What you will do: Please reproduce the data exactly, though every picture must stay out.

Recorded information:
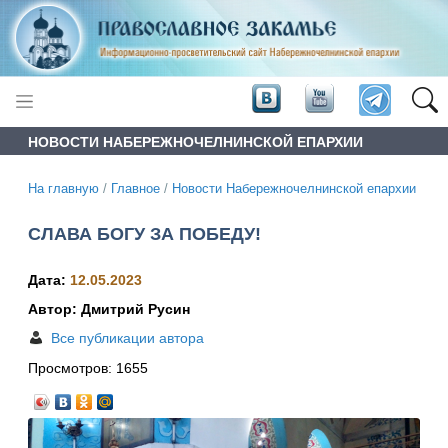
НОВОСТИ НАБЕРЕЖНОЧЕЛНИНСКОЙ ЕПАРХИИ
На главную
/
Главное
/
Новости Набережночелнинской епархии
СЛАВА БОГУ ЗА ПОБЕДУ!
Дата:
12.05.2023
Автор: Дмитрий Русин
Все публикации автора
Просмотров:
1655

Solution to this exercise:
НОВОСТИ НАБЕРЕЖНОЧЕЛНИНСКОЙ ЕПАРХИИ
На главную
/
Главное
/
Новости Набережночелнинской епархии
СЛАВА БОГУ ЗА ПОБЕДУ!
Дата:
12.05.2023
Автор: Дмитрий Русин
Все публикации автора
Просмотров:
1655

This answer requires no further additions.